Cybersecurity | Data protection

Understanding the vocabulary of cybersecurity, information security, and data protection is essential to grasp the challenges and key concepts of these fields. This glossary provides clear and concise definitions of the terms most commonly used.

Table of Contents – Cybersecurity Glossary

1. Standards and Certifications

ISO 27001

The leading international standard for information security. It defines best practices that help organizations protect their data, manage risks related to the confidentiality, integrity, and availability of information, and implement an Information Security Management System (ISMS). ISO 27001 certification demonstrates an organization’s commitment to information security and the protection of its information systems.

ISO 27701

An international standard dedicated to privacy and the protection of personal data. Designed as an extension of ISO 27001, it helps organizations implement controls to safeguard personal information, strengthen compliance with data protection regulations (such as the Swiss FADP, GDPR, and others), and demonstrate their commitment to privacy management.

ISO 42001

The first international standard focused on Artificial Intelligence (AI) governance. ISO 42001 helps organizations establish policies and processes to govern the use of AI, manage associated risks, and ensure responsible, transparent, and regulatory-compliant AI practices.

Cyber-Safe

A Swiss cybersecurity label that enables organizations to assess and strengthen the protection of their information systems and data. It is based on a set of technical, organizational, and human criteria designed to demonstrate a level of security appropriate to today’s digital threats.

Gap Analysis

A Gap Analysis compares an organization’s current practices with the requirements of a standard, regulation, or framework. It helps identify areas for improvement and the actions needed to achieve the desired level of compliance. This assessment is typically conducted at the beginning of a compliance project or in preparation for a certification audit.

2. Data Protection

LPD (Swiss Federal Act on Data Protection – FADP)
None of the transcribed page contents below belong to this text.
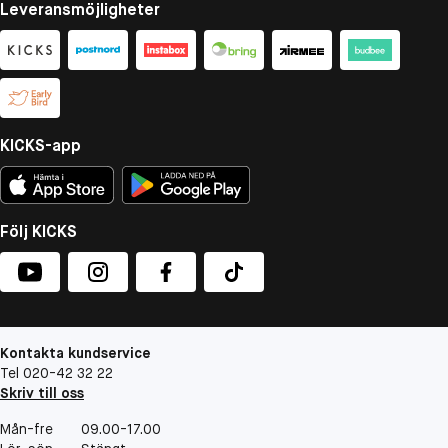
Leveransmöjligheter
KICKS-app
Följ KICKS
Kontakta kundservice
Tel 020-42 32 22
Skriv till oss
Mån-fre
09.00-17.00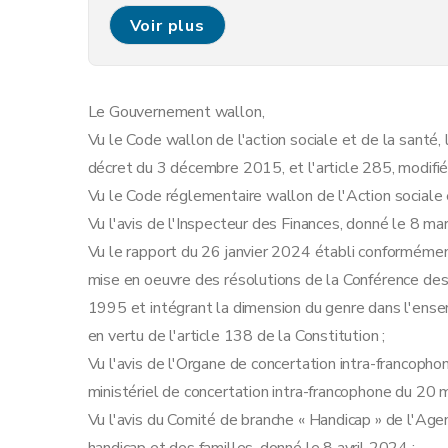
Art. 9
Voir plus
Art. 10
Art. 11
Art. 12
Le Gouvernement wallon,
Chapitre 3
Dispositions finales
Vu le Code wallon de l'action sociale et de la santé, l
Art. 13
décret du 3 décembre 2015, et l'article 285, modifi
Art. 14
Vu le Code réglementaire wallon de l'Action sociale 
Vu l'avis de l'Inspecteur des Finances, donné le 8 ma
Vu le rapport du 26 janvier 2024 établi conformément 
mise en oeuvre des résolutions de la Conférence de
1995 et intégrant la dimension du genre dans l'ense
en vertu de l'article 138 de la Constitution ;
Vu l'avis de l'Organe de concertation intra-francoph
ministériel de concertation intra-francophone du 20 
Vu l'avis du Comité de branche « Handicap » de l'Agen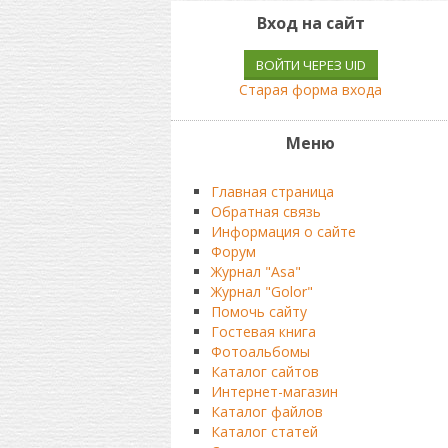
Вход на сайт
ВОЙТИ ЧЕРЕЗ UID
Старая форма входа
Меню
Главная страница
Обратная связь
Информация о сайте
Форум
Журнал "Asa"
Журнал "Golor"
Помочь сайту
Гостевая книга
Фотоальбомы
Каталог сайтов
Интернет-магазин
Каталог файлов
Каталог статей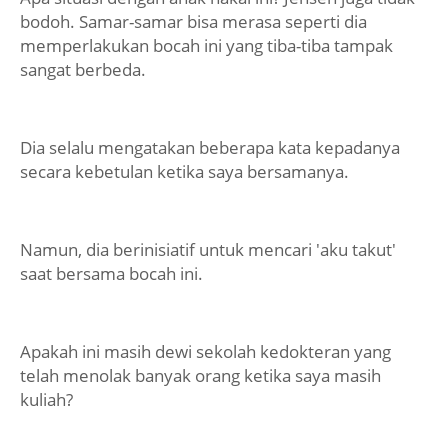
bodoh. Samar-samar bisa merasa seperti dia
memperlakukan bocah ini yang tiba-tiba tampak
sangat berbeda.
Dia selalu mengatakan beberapa kata kepadanya
secara kebetulan ketika saya bersamanya.
Namun, dia berinisiatif untuk mencari 'aku takut'
saat bersama bocah ini.
Apakah ini masih dewi sekolah kedokteran yang
telah menolak banyak orang ketika saya masih
kuliah?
The Swiss Federal Act on Data Protection (FADP) is Switzerland’s data protection law governing the use and protection of personal data. It requires organizations to implement appropriate measures to safeguard personal information and protect individuals’ privacy. The FADP applies to any organization processing personal data in Switzerland and establishes requirements for transparency, security, and incident management.

GDPR

The General Data Protection Regulation (GDPR) is the European Union’s data protection regulation that safeguards the personal data of individuals within the EU. It governs how organizations collect, use, store, and share personal information. The GDPR sets strict requirements for transparency, privacy, and data security. It also applies to organizations outside the EU if they process the personal data of EU residents.
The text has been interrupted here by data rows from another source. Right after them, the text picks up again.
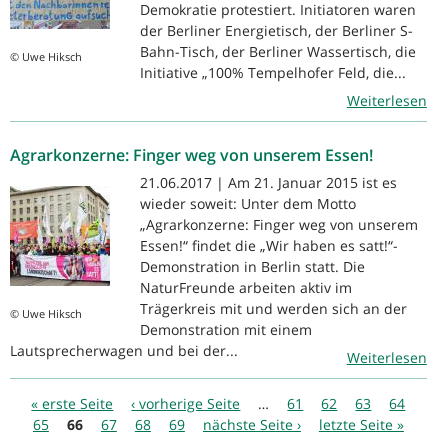
Demokratie protestiert. Initiatoren waren
der Berliner Energietisch, der Berliner S-
Bahn-Tisch, der Berliner Wassertisch, die
© Uwe Hiksch
Initiative „100% Tempelhofer Feld, die...
Weiterlesen
Agrarkonzerne: Finger weg von unserem Essen!
21.06.2017 | Am 21. Januar 2015 ist es
wieder soweit: Unter dem Motto
„Agrarkonzerne: Finger weg von unserem
Essen!“ findet die „Wir haben es satt!“-
Demonstration in Berlin statt. Die
NaturFreunde arbeiten aktiv im
Trägerkreis mit und werden sich an der
© Uwe Hiksch
Demonstration mit einem
Lautsprecherwagen und bei der...
Weiterlesen
Seiten
« erste Seite
‹ vorherige Seite
…
61
62
63
64
65
66
67
68
69
nächste Seite ›
letzte Seite »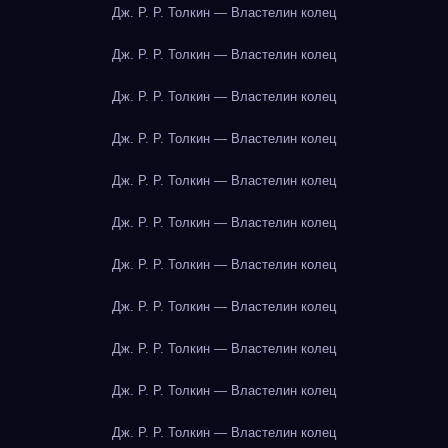
Дж. Р. Р. Толкин — Властелин колец
Дж. Р. Р. Толкин — Властелин колец
Дж. Р. Р. Толкин — Властелин колец
Дж. Р. Р. Толкин — Властелин колец
Дж. Р. Р. Толкин — Властелин колец
Дж. Р. Р. Толкин — Властелин колец
Дж. Р. Р. Толкин — Властелин колец
Дж. Р. Р. Толкин — Властелин колец
Дж. Р. Р. Толкин — Властелин колец
Дж. Р. Р. Толкин — Властелин колец
Дж. Р. Р. Толкин — Властелин колец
DPIA (Data Protection Impact Assessment)

A Data Protection Impact Assessment (DPIA) is an assessment used to identify and evaluate the risks associated with processing personal data. It helps organizations implement appropriate measures to protect individuals’ privacy. A DPIA is generally required when a processing activity is likely to result in a high risk to individuals’ rights and freedoms or involves sensitive personal data.
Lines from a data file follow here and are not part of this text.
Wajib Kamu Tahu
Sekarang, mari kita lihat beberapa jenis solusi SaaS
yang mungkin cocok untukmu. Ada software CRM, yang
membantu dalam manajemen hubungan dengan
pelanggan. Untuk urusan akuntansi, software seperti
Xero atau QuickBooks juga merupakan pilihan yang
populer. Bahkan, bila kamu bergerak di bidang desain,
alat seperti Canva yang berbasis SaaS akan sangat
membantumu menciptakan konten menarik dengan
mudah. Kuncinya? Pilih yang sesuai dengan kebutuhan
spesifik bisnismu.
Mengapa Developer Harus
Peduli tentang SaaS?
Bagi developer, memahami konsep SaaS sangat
Record of Processing Activities (RoPA)

A Record of Processing Activities (RoPA) is a document that lists all personal data processing activities carried out by an organization. It describes, among other things, what personal data is collected, the purposes for which it is processed, who has access to it, and how long it is retained. Maintaining a RoPA is a key requirement for demonstrating compliance with the GDPR and the Swiss FADP, and it facilitates audits and inspections by supervisory authorities.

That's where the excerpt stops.